Considering that India is a developing country, the cost factor in patient care is always prohibitive. The cost of stay in anaesthetic intensive care unit is 3-4 times more expensive than ward care. Hence, though we know that the value of a human life can not be measured in terms of money, we can reduce the anaesthesia intensive care unit admissions and thereby the cost of health care, by careful patient selection, so that the sophisticated care gets available to those patients who need it the most.1 Thus, the patients eligible for anaesthetic intensive care unit admission have to be carefully selected.

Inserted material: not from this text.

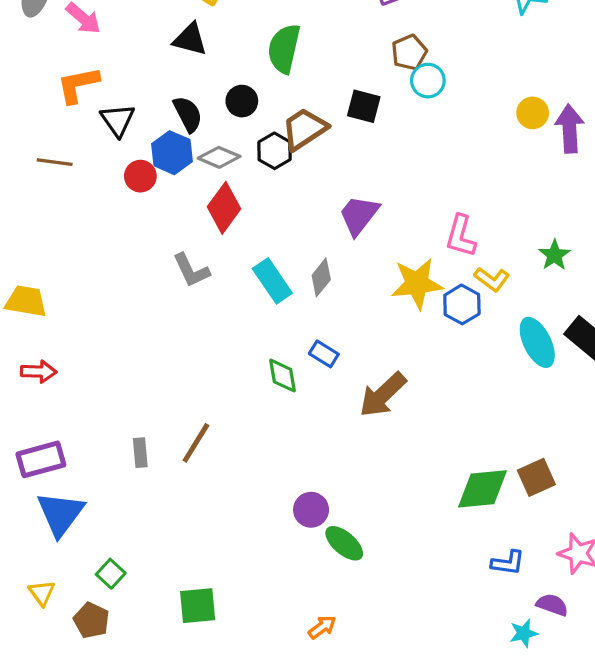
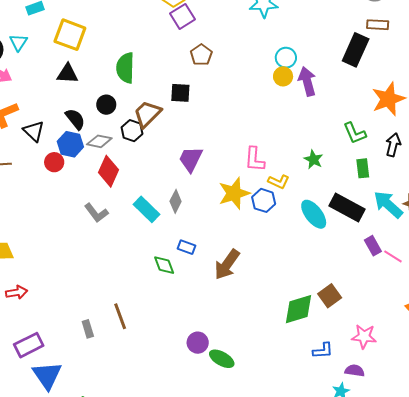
cyan circle: (428, 81) -> (286, 58), moved
brown line: (196, 443) -> (120, 316), turned -40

Pre operative patient characteristics:

Age and sex: The maximum numbers of admissions were for the older age group more than 60 years and males aged more than 60 years accounted for the majority of the cases. This is a well established fact.2 Males have more co existing diseases in comparison to females. The morbidity and mortality was high in elderly surgical patients. The reason behind this might be the fact that multi organ functional reserve reduces with age and associated medical problems. The common causes of morbidity in elderly are Hypertension, Diabetes Mellitus, Coronary Artery Disease, Chronic renal, hepatic, pulmonary disorders and metabolic derangements in sequence, all of which increase the risk of anaesthesia inspite of medical therapy.3, 4

ASA grading: Admissions of patients with poor physical status and poor ASA grading based on the severity of systemic illness increases the chances of intensive care unit admissions as shown in our study.

Operative variables

Surgical procedures: Those procedures associated with general surgery increases the risk of morbidity and mortality. Maximum number of patients were operated for abdominal explorations as compared to other surgical branches like orthopedic, plastic, obstetric, gynaecological procedures. Moreover, the surgical determinants of peri operative morbidity have been shown to be associated with major procedures, especially abdominal surgery.5

Anaesthesia technique: Leigh and Tytler have said that greater vigilance on the part of the anaesthesiologist can prevent most of the complications arising because of anaesthesia or during anaesthesia.6 In our study, 97.6% of the total 207 patients admitted to anaesthetic intensive care unit in the post operative period had been administered General anaesthesia, while only 1.9% of patients had been administered regional anaesthesia for surgery. Worldwide, the best anaesthetic technique is controlled balanced anaesthesia with General anaesthesia, though it has controversies.7 In a study of Cohen et al of 100,000 anaesthesia regimens performed in Canada, the choice of anaesthesia did not provide any additional prognostic information for predicting mortality beyond that of patient disease and the surgical procedure.4 However, there has been a series of randomized controlled trials that demonstrate improved outcome of regional anaesthetic technique as compared with General anaesthesia.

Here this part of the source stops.